STM32 gotchas
162.LPUART Rx clocked from LSE corrupts bytes at 9600 Baud - unless LPUART_CR3.UCESM is set

The newer type of UART present in STM32 since 'F0/'F3 on, is a peripheral with quite couple of options when it is configured at chip design stage: it can have the synchronous option, the IrDA/smartcard options, RS485 support etc. Various UARTs in various STM32 families are configured by a mix of these options, as described usually in USART chapter in DS, and/or at the beginning of UART chapter in RM.

For purposes of this discussion, most notable is the option to have two separate clock domains; the APB-clock domain through which its registers are accessed from the rest of the mcu; and the kernel-clock (in some materials called independent-clock) domain, which contains the actual transmitter/receiver and its surrounding logic. Kernel-clock source is selected in RCC, usually amongst APB/HSI/LSE/LSI; again, the particular details depend on family.

Nonetheless, dual-clock option allows the UART to keep running during low-power modes. It is even able to detect startbit's falling (=leading) edge asynchronously, i.e. it needs no kernel clock while waiting for the startbit, reducing further power consumption. Depending on how its kernel clock is set in RCC, it then either sets a request signal to RCC to start HSI, or un-gates the continuously running LSE, to enable reception of the incoming UART frame.

The Low-Power UART (LPUART) present in newer STM32 families is almost identical to the "general-purpose" UART, and probably are only a particular configuration variant of it. This is underpinned by the fact that it does not have separate register struct nor register-bits/bitfields symbols in the CMSIS-mandated device headers, and the USART-related struct/symbols are used for LPUART, too.

While LPUART is usually able to wake up the chip from a deeper sleep setting than UART (e.g. Stop 2 in 'L476), this is probably only due to power supply distribution choices in given STM32 model.

The one notable difference in LPUART in contrast to UART is, that LPUART does not employ the 16x/8x oversampling, only a single sample in what its baudrate generator marks as middle of the bit. Also, LPUART baudrate generatorhas 8 fractional bits rather than 4 as has UART. This allows LPUART to run at 9600 Baud with the usual 32.768kHz LSE. However, this means in average cca 3.4 clocks per bit, and while the fractional baudrate generator ensures quite precise timing in the long run, individual bits are sampled by either 3 or 4 clocks. This can be seen also on the LPUARTs Tx jitter under this combination (blue waveform is Tx of 0x55, green is LSE)1:

LPUART at 9600 Baud clocked from 32.768Hz LSE has 3 or 4 clocks per bit.

The need to generate the Rx sampling point from 3 or 4 clocks results in significant jitter in exact placement of the sampling point, too. In other words, relatively small error in timing of incoming bits (caused e.g. by asymmetry in skew of high-to-low and low-to-high transitions in some transceivers, or simply by imprecise transmitter clocking) may result in incorrectly received frames.

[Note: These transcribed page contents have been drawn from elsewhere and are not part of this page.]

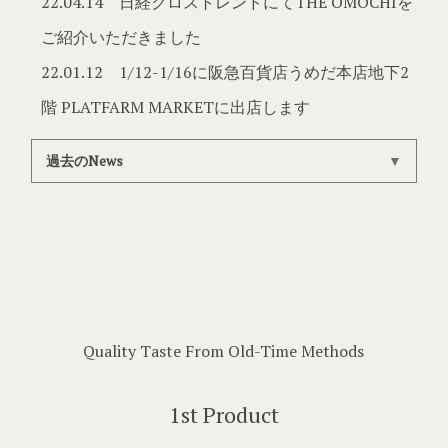
22.04.14 日経クロストレンドにてTHE OMOCHIを
ご紹介いただきました
22.01.12 1/12-1/16に阪急百貨店うめだ本店地下2
階 PLATFARM MARKETに出店します
過去のNews
20.12.27
代官山蔦屋の「にっぽんの暮らし展2021」に出品
いたしました
20.12.24 テレビ朝日羽鳥慎一モーニングショーにてTHE
OMOCHIをご紹介いただきました
20.12.16 テレビ朝日グッド！モーニングにてTHE
Quality Taste From Old-Time Methods
OMOCHIをご紹介いただきました
20.12.15
にんべん日本橋本店の「全国お雑煮祭り」に出品
1st Product
しました
20.12.11
AXISにてTHE OMOCHIをご紹介いただきました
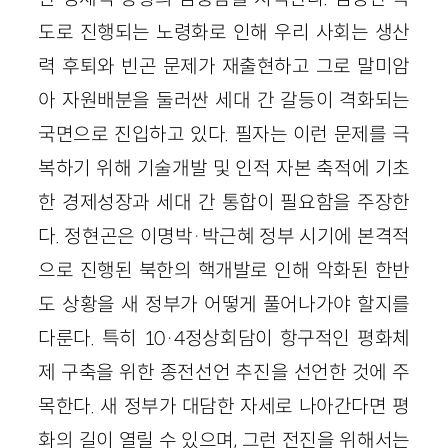
도로 진행되는 노령화로 인해 우리 사회는 생산
력 후퇴와 빈곤 문제가 재출현하고 그로 말미암
아 자원배분을 둘러싼 세대 간 갈등이 격화되는
국면으로 진입하고 있다. 필자는 이런 문제를 극
복하기 위해 기술개발 및 인적 자본 축적에 기초
한 경제성장과 세대 간 통합이 필요함을 주장한
다. 정현곤은 이명박·박근혜 정부 시기에 본격적
으로 진행된 북한의 핵개발로 인해 악화된 한반
도 상황을 새 정부가 어떻게 풀어나가야 할지를
다룬다. 특히 10·4정상회담이 항구적인 평화체
제 구축을 위한 종전선언 추진을 선언한 것에 주
목한다. 새 정부가 대담한 자세로 나아간다면 평
화의 길이 열릴 수 있으며, 그런 전진을 위해서는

However, even with perfect input signal, LPUART Rx at 9600 Baud clocked from LSE may be prone to errors in reception in the low-power modes, especially in first byte(s) of a packet (as reported here and here). The reason probably is, that ungating LSE after the asynchronous detection of startbit falling edge requires some time (and maybe some synchronization), and that possibly delays the sampling points by one LSE period, worsening the placement of sampling points. In this case, the RM requires to have the LSE clock into LPUART kernel ungated all the time, by setting the LPUART_CR3.UCESM bit.

This increases somewhat consumption ('L476 DS gives 2.0μA/MHz, i.e. at 32.768kHz the consumption increase is around 65nA), and that's the price for reliable Rx under these conditions2.

Even if this requirement is explicitly documented in the LPTIM chapter of RM, it is easy to be overlooked and may result in unpleasant surprise.

1.Tested on 32L476GDISCOVERY (which was inexplicably discontinued by ST), source code here.

2.Similarly to this combination, in case of UART/LPUART kernel clock being HSI, in low-power mode, the HSI startup time may cause startbit to be missed. In 'L476, worst-case HSI16 startup/stabilization is 1.2μs+5μs; comparing that with bit duration (cca 100μs at 9600Baud, cca 8.6μs at 115200Baud) indicates, that higher baudrates would be unreliably received under these conditions, unless HSI is kept running all the time.